Poi ci sono anche gli avversari. Noi ci siamo rafforzati ma non posso parlare di 'svolta' alla seconda giornata. La Roma è altalenante, non fa più di venti minuti di calcio accettabile e degno di una squadra che punta all'alta classifica, serve tempo, ma col tempo scorrono via anche i punti e non è facile mantenere la freddezza. Quelli che sono entrati ci hanno dato brillantezza.

Chissà quindi che nel prossimo futuro non ottenga più spazio: magari proprio in coppia con il 'Pipita' con cui ha già dimostrato di saper dire la sua. Con l'aiuto di Wyscout, andiamo a vedere come si sono mossi insieme i due attaccanti venerdì sera, nelle due fotogallery qui sotto. Patrick in questo momento, come dicono tutti, ha il veleno addosso.

Autostrade in una lettera di febbraio: "Ponte Morandi non sicuro"
Ripeto che c'è una fortissima probabilità, superiore al cinquanta per cento, che si tratti di attentato. ... "E giro 4-5 sarò supportare ". "Spea l'esistenza consulenza Siviero; poi, però, verifiche, a era formale", quotidiano veneto. "Verranno hangar - procuratore - è Ustica".
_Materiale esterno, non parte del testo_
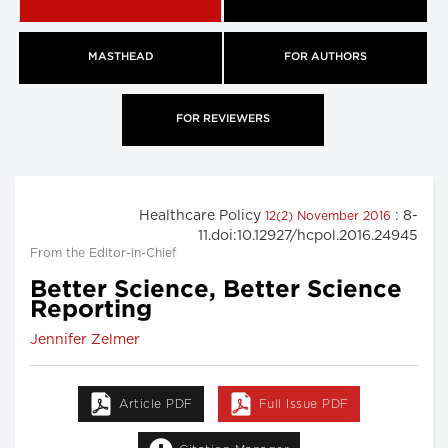
MASTHEAD
FOR AUTHORS
FOR REVIEWERS
Healthcare Policy
: 8-
12(2) November 2016
11.doi:10.12927/hcpol.2016.24945
From the Editor-in-Chief
Better Science, Better Science
Reporting
Jennifer Zelmer
Article PDF
Full Issue PDF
"Sulla mia pelle": il film su Stefano Cucchi con Alessandro Borghi
La sua interpretazione ha già attirato le lodi del presidente della Mostra di Venezia , Alberto Barbera, che ha definito il giovane attore "capace di calarsi completamente nel ruolo e di reggere il film".
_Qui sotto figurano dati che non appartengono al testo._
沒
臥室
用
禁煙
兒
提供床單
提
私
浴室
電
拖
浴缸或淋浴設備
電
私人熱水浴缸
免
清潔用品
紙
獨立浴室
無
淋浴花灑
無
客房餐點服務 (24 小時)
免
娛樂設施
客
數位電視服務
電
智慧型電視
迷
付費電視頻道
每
Formula 1, la Ferrari trionfa a Spa
Bene le Force India , brave a sfruttare le ottime qualifiche: Sergio Perez chiude al quinto posto, Sebastian Ocon è sesto. Un altro pit non ha consentito di sistemare i problemi e al nono giro il finlandese è rientrato definitivamente ai box.
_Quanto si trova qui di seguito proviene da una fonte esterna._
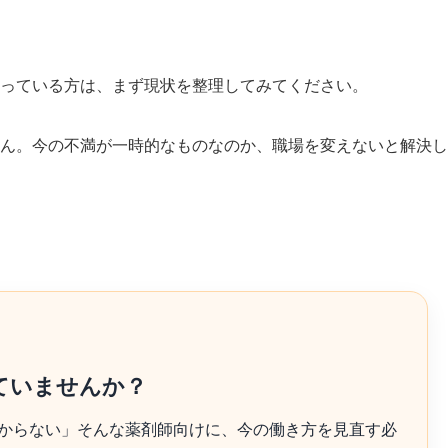
っている方は、まず現状を整理してみてください。
ん。今の不満が一時的なものなのか、職場を変えないと解決し
ていませんか？
からない」そんな薬剤師向けに、今の働き方を見直す必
Qual è il limite di questo Milan? Il Milan ha il carattere di Gattuso, abbastanza irruento e un po' instabile, ha sicuramente cuore, generosità, deve ancora trovare un assetto preciso, ma comunque dispone di ottimi giocatori, di grande qualità da Donnarumma a Higuain.

Abbiamo giocato solo 3 partite. Abbiamo espresso un buon gioco. "È uno dei più forti al mondo, è un onore potermi allenare con lui e imparare da lui". Soffro a stare in panchina? Una scelta presa dall'allenatore per alimentare le sicurezze di un reparto in affanno contro l'Atalanta, che si è però rivelata un boomerang: come contro i bergamaschi di Gasperini, Manolas e compagni hanno sofferto per tutto il primo tempo. Una palla filtrante, dopo aver attirato su di sé mezza difesa giallorossa, che ti aspetteresti da un trequartista abituato a galleggiare tra le linee da una vita, non da quello che di mestiere, da sempre, la butta dentro.